**The task**
Your reply should consist of the entries, copied exactly and stripped of images.

**Task input**
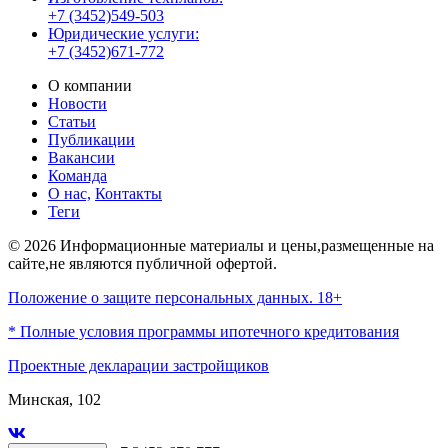
+7 (3452)549-503
Юридические услуги:
+7 (3452)671-772
О компании
Новости
Статьи
Публикации
Вакансии
Команда
О нас,
Контакты
Теги
© 2026 Информационные материалы и цены,размещенные на
сайте,не являются публичной офертой.
Положение о защите персональных данных. 18+
* Полные условия программы ипотечного кредитования
Проектные декларации застройщиков
Минская, 102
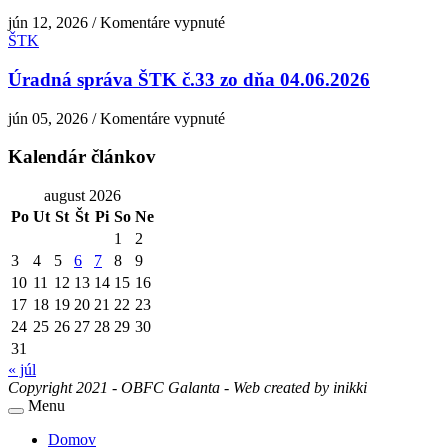
zo
na
jún 12, 2026
/
Komentáre vypnuté
dňa
Úradná
ŠTK
19.06.2026
správa
ŠTK
Úradná správa ŠTK č.33 zo dňa 04.06.2026
č.34
zo
na
jún 05, 2026
/
Komentáre vypnuté
dňa
Úradná
11.06.2026
správa
Kalendár článkov
ŠTK
č.33
august 2026
zo
Po
Ut
St
Št
Pi
So
Ne
dňa
1
2
04.06.2026
3
4
5
6
7
8
9
10
11
12
13
14
15
16
17
18
19
20
21
22
23
24
25
26
27
28
29
30
31
« júl
Copyright 2021 - OBFC Galanta - Web created by
inikki
Menu
Domov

**Answer to this exercise**
+7 (3452)549-503
Юридические услуги:
+7 (3452)671-772
О компании
Новости
Статьи
Публикации
Вакансии
Команда
О нас,
Контакты
Теги
© 2026 Информационные материалы и цены,размещенные на
сайте,не являются публичной офертой.
Положение о защите персональных данных. 18+
* Полные условия программы ипотечного кредитования
Проектные декларации застройщиков
Минская, 102
zo
na
jún 12, 2026
/
Komentáre vypnuté
dňa
Úradná
ŠTK
19.06.2026
správa
ŠTK
Úradná správa ŠTK č.33 zo dňa 04.06.2026
č.34
zo
na
jún 05, 2026
/
Komentáre vypnuté
dňa
Úradná
11.06.2026
správa
Kalendár článkov
ŠTK
č.33
august 2026
zo
Po
Ut
St
Št
Pi
So
Ne
dňa
1
2
04.06.2026
3
4
5
6
7
8
9
10
11
12
13
14
15
16
17
18
19
20
21
22
23
24
25
26
27
28
29
30
31
« júl
Copyright 2021 - OBFC Galanta - Web created by
inikki
Menu
Domov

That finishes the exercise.